Around the cargo bay, most of the crew of the ship stood armed and ready, guarding the access ducts and the hatches, waiting for Kal to surrender herself. So far Kal’s only response on the wireless had been a resounding and emphatic,
“No!”

• • •

Radar and Doppler navigation projected a virtual image of the crate walls around Kal, eliminating the need for lamp activation. The Archangel’s power meter showed that the twin fuel cells were pegged to the top, and that neural mapping was proceeding rapidly. Movement would now be possible. A voice asked Kal if she would like to try to stand up.
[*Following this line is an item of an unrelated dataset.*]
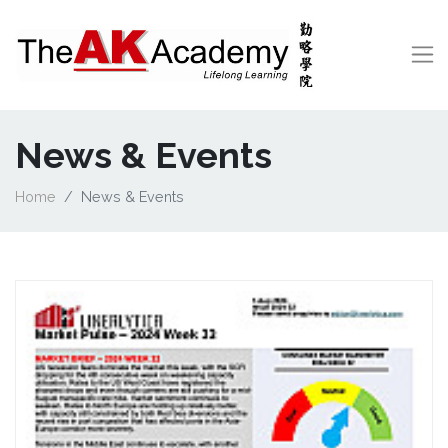
News & Events
Home
News & Events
Kal did more than that. She went through the side of the crate. Tim hadn’t been kidding, the Archangel responded almost before Kal could think to move her body.

Kal kept going—from a walk, to a trot, to a run—and bulldozed her way through several more crates, until she stumbled out into a clear space in the middle of the cargo deck.

Mouths were agape and eyes were wide.

Kal looked around her, 360 degrees, until she saw Tim, and the man standing over Tim with a wrench ready to strike. Kal bodily swept the man aside like he was made of paper, and picked Tim up. He groaned at the pain this caused, but Kal spun and headed back the way she’d come, carting Tim like a sack of potatoes. Weapons finally began to pop off, sending wild rounds
pinging
and
panging
off of the deck.

Kal prayed that Tim wouldn’t be hit as she aimed for the hatch that opened to the outside world. Light was flooding up the ramp—sunshine, for the first time in several days!

Kal cradled Tim in her mechanized arms and protected him with her back as the whole of the cargo bay—dozens of crew, all firing—opened up on her. She skipped first left, then right, then stuttered left, then bowled over the three crew who were at the top of the ramp, and leapt out over the ramp entirely, her motor-assisted motion exaggerating the movement as if Kal were moving in barely a fraction of normal gravity.

It was a heady, exhilarating feeling, after being forced to skulk about the interior of the ship.

Finally, Kalliope Reardon had real power! And she intended to use it. But only after she got Tim a safe distance away from the ship.